Sandy's path and mine converged at the corner on MacDougal Street. I grabbed her hand and we ran up Fourth without breaking stride until we were two blocks west of the park. That was where I stopped and pulled her into a doorway to catch my breath.
“What happened back there?” she panted along with me.
“Somebody took a shot at Billingham.”
She wrapped her arms around me. “I was so afraid. You scared the hell out of me.”
“Not as much as it scared the hell out of Charley!”
“Is he okay?”
“Yeah. He was hit in the back by a sniper with a rifle, somebody up on one of the roofs. But the fat bastard was wearing a bulletproof vest, if you can believe it.”
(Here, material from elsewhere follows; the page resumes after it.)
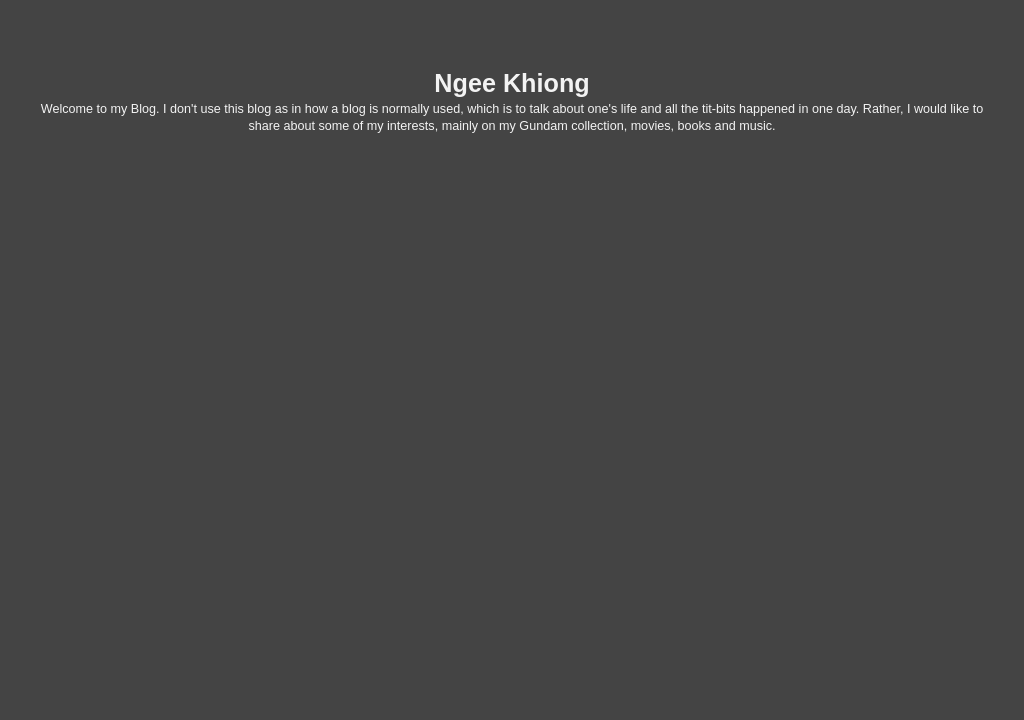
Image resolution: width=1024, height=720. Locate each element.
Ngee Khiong (511, 83)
“Has he got two more?” she asked.
“No, but he's got our umbrella.” I looked down at her, but she didn't find that very funny. “The bullet knocked him down and he probably peed in his pants, but he'll be okay. He thinks I saved his life and that's even better. He owes me now.”
“So they weren't shooting at you?”
“I don't think so. I think they were after him. So, let's get out of here.” I took her arm and we walked quickly toward Sixth Avenue, looking to all the world like two shadowy city stick figures heading home from work.
“What did he say?”
“This whole thing is about Panozzo's books, those damned flash drives. Tinkerton, Rico Patillo, Gino, Billingham, and even your pal Hardin have all been looking for them, because Billingham says there's a lot more on them than we think. They tie in all the other east coast families and they're dynamite, add in the payoff lists and they are raw power.”
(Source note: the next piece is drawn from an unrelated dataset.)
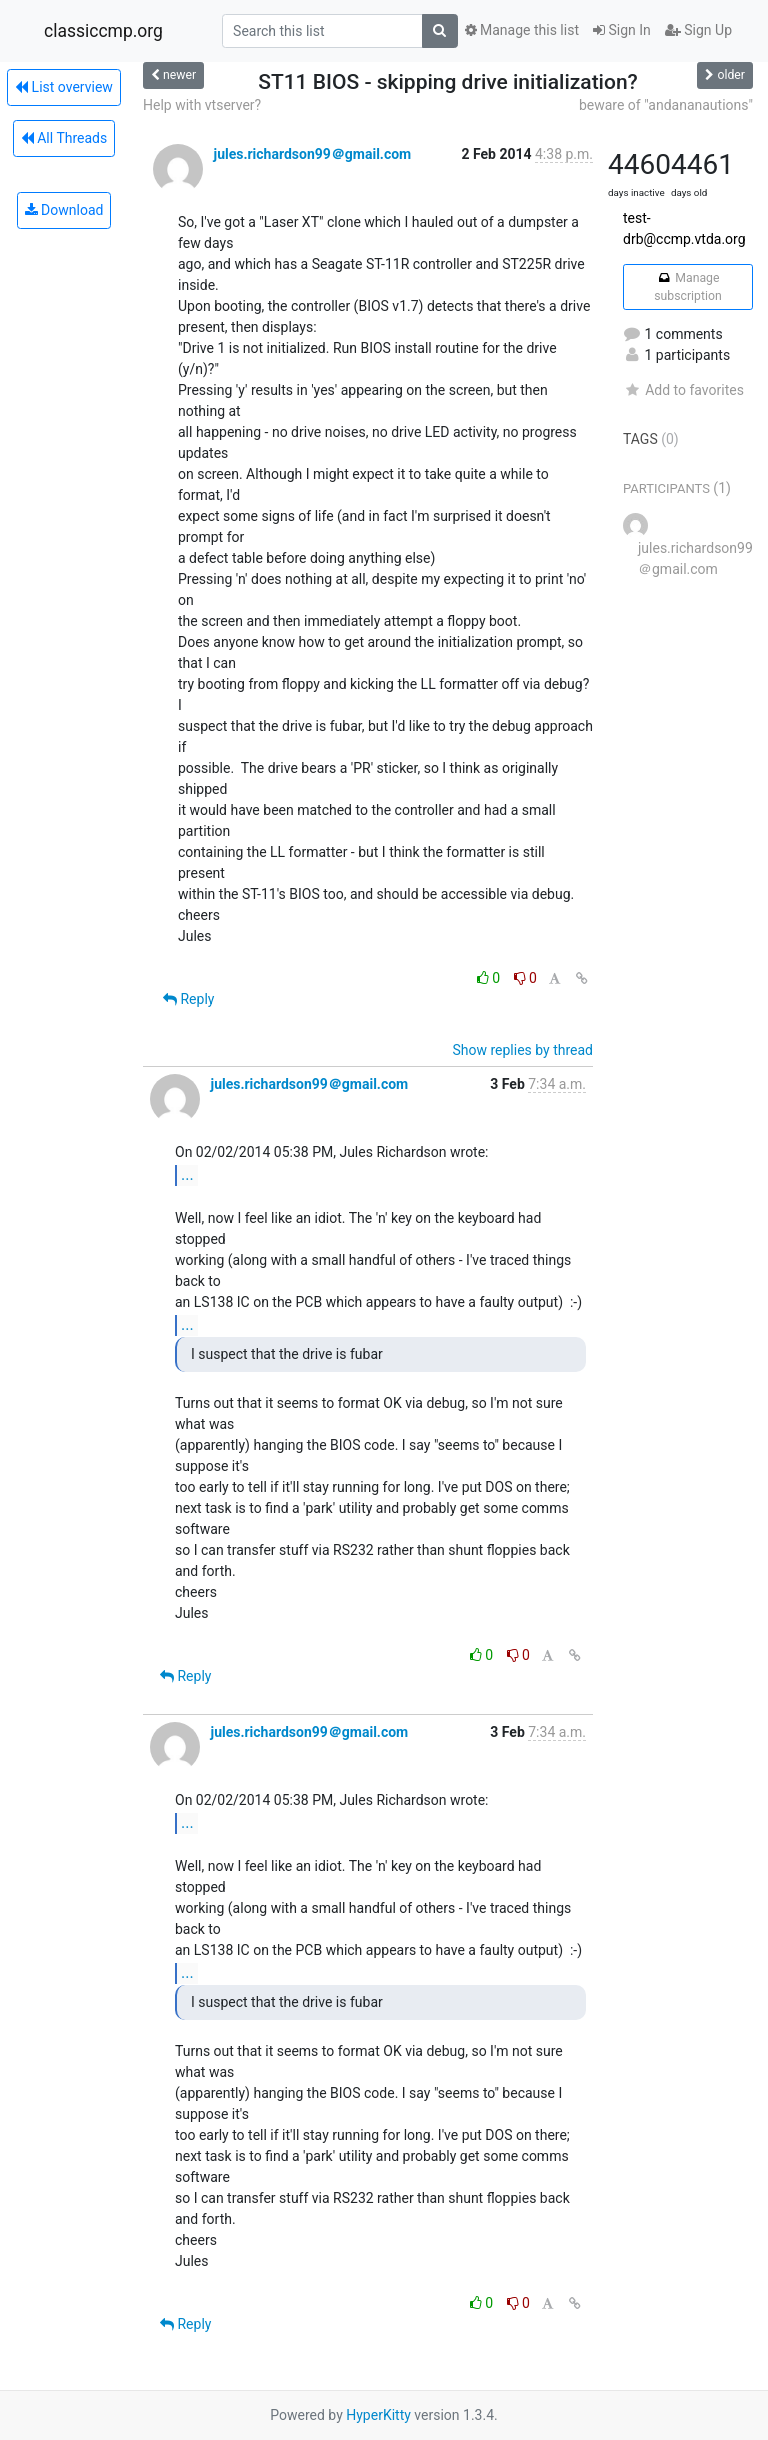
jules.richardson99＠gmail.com (312, 154)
“And he had no idea they were in your pocket, only a few feet away?”
“Maybe, but it seems I'm the rock everybody wants to turn over now.”
“So what are we going to do now?”
“See Hardin. He's our last chance.”
We reached Sixth Avenue and saw a sign for the subway. Unfortunately, there were two battered, New York City Transit Authority Police cars parked on the sidewalk in front of the entrance with their doors hanging open and light bars flashing. I put my arm around Sandy and we gave them a wide berth. Three exasperated white Transit cops in torn and disheveled blue uniforms were wrestling a huge and very angry black woman up the stairs. She must have weighed three hundred pounds, and she was wearing a short-short, orange, patent-leather mini-skirt, a tube-top that looked like she had been shoplifting basketballs from a sporting goods store, and a pair of chrome handcuffs. Kicking, cussing, and spitting, she was a load, as the two Transit cops pushed her up the last few stairs, dragged her over to one of the cars, and jammed her into the back seat.